[Stored data entries]
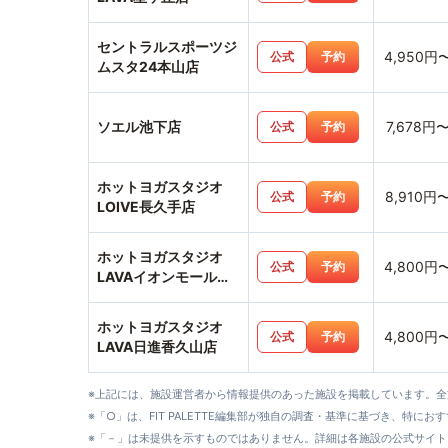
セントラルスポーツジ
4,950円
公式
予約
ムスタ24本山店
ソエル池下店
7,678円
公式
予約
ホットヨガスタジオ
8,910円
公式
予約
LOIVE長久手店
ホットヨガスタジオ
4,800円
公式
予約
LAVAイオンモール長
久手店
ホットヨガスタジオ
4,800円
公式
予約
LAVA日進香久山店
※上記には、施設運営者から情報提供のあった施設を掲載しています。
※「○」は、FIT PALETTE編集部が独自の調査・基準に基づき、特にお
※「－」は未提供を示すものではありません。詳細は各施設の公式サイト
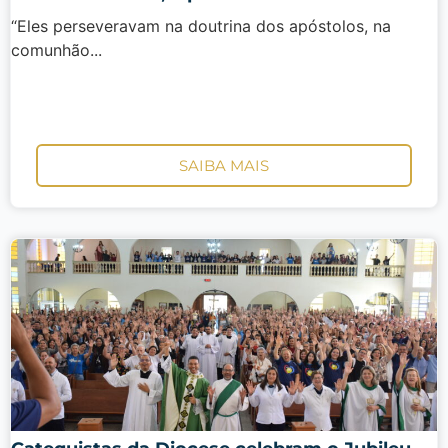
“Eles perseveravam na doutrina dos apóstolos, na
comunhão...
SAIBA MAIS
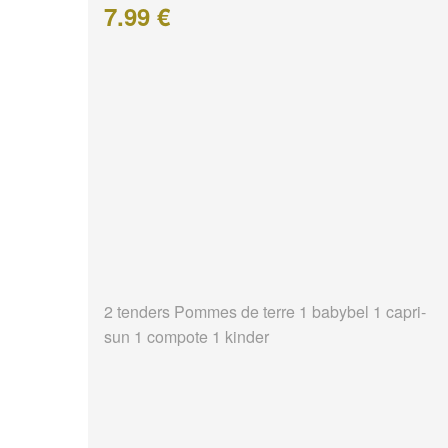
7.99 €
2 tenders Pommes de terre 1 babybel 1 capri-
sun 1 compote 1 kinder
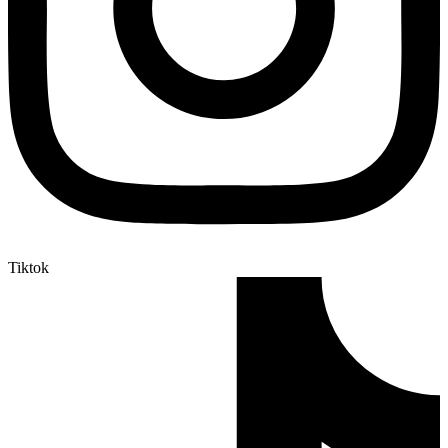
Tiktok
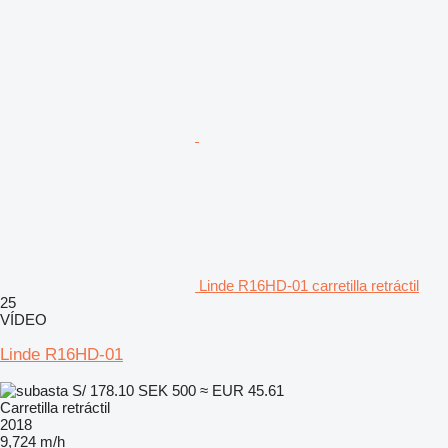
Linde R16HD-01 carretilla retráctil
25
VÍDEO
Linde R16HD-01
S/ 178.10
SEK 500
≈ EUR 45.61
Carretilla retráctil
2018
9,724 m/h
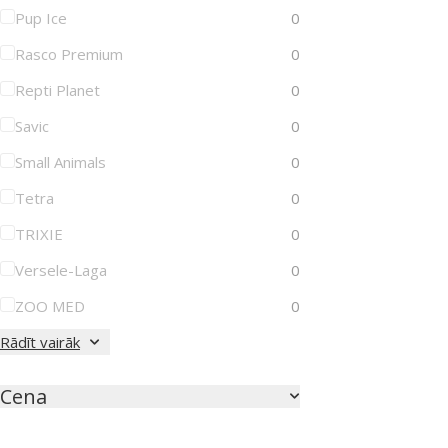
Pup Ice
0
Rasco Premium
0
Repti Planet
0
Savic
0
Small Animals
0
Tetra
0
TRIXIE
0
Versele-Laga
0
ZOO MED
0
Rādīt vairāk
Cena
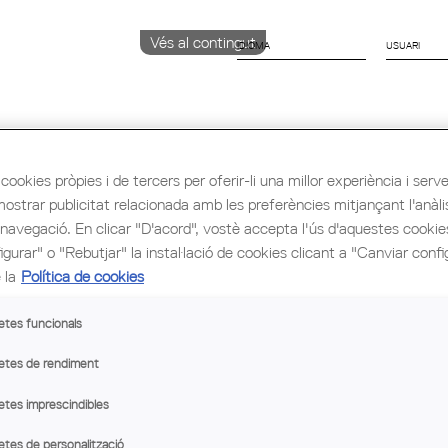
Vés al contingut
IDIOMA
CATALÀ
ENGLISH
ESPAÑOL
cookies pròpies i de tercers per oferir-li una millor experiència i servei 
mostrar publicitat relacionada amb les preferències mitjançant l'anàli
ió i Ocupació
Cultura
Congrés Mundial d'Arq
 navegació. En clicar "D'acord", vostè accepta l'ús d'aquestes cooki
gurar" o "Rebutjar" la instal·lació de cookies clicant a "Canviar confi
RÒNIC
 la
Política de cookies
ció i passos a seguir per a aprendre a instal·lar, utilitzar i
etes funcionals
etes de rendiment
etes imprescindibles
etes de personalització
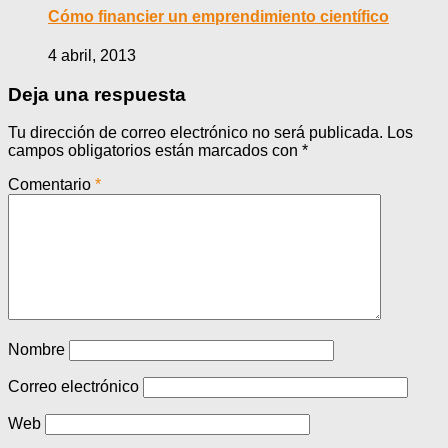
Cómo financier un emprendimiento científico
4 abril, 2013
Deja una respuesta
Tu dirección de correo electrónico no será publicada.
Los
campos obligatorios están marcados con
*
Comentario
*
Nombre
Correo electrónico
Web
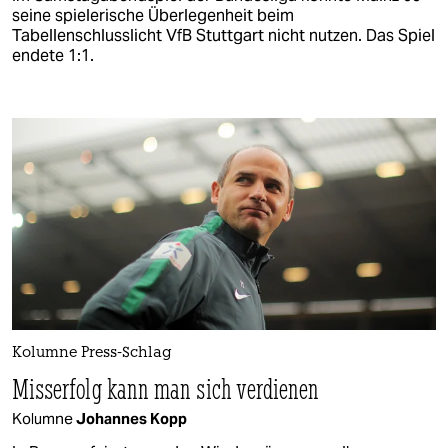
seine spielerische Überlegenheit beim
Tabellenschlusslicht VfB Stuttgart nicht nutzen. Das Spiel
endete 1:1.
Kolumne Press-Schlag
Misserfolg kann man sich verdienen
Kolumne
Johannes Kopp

---

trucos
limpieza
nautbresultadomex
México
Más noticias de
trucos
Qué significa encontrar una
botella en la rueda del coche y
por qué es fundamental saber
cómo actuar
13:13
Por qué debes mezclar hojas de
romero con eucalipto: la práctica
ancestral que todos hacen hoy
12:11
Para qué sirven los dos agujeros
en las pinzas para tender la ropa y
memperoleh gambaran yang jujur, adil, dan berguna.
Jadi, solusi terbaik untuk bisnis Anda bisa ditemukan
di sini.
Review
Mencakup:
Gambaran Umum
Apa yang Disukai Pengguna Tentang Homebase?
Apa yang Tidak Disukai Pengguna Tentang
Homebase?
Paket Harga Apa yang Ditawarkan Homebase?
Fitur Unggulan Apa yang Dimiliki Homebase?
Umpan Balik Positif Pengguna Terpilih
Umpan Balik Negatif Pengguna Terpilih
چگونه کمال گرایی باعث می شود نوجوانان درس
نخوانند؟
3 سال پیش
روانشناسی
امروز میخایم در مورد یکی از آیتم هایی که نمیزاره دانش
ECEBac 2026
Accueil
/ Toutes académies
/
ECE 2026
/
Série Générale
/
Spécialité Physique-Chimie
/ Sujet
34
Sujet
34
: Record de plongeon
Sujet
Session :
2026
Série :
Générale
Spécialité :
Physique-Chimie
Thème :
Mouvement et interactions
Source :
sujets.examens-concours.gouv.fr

▶ _What is required_
Output the lines of the records above exactly as they appear, from the line containing "cómo actuar" through the line containing "sujets.examens-concours.gouv.fr".

▶ _Task result_
cómo actuar
13:13
Por qué debes mezclar hojas de
romero con eucalipto: la práctica
ancestral que todos hacen hoy
12:11
Para qué sirven los dos agujeros
en las pinzas para tender la ropa y
memperoleh gambaran yang jujur, adil, dan berguna.
Jadi, solusi terbaik untuk bisnis Anda bisa ditemukan
di sini.
Review
Mencakup:
Gambaran Umum
Apa yang Disukai Pengguna Tentang Homebase?
Apa yang Tidak Disukai Pengguna Tentang
Homebase?
Paket Harga Apa yang Ditawarkan Homebase?
Fitur Unggulan Apa yang Dimiliki Homebase?
Umpan Balik Positif Pengguna Terpilih
Umpan Balik Negatif Pengguna Terpilih
چگونه کمال گرایی باعث می شود نوجوانان درس
نخوانند؟
3 سال پیش
روانشناسی
امروز میخایم در مورد یکی از آیتم هایی که نمیزاره دانش
ECEBac 2026
Accueil
/ Toutes académies
/
ECE 2026
/
Série Générale
/
Spécialité Physique-Chimie
/ Sujet
34
Sujet
34
: Record de plongeon
Sujet
Session :
2026
Série :
Générale
Spécialité :
Physique-Chimie
Thème :
Mouvement et interactions
Source :
sujets.examens-concours.gouv.fr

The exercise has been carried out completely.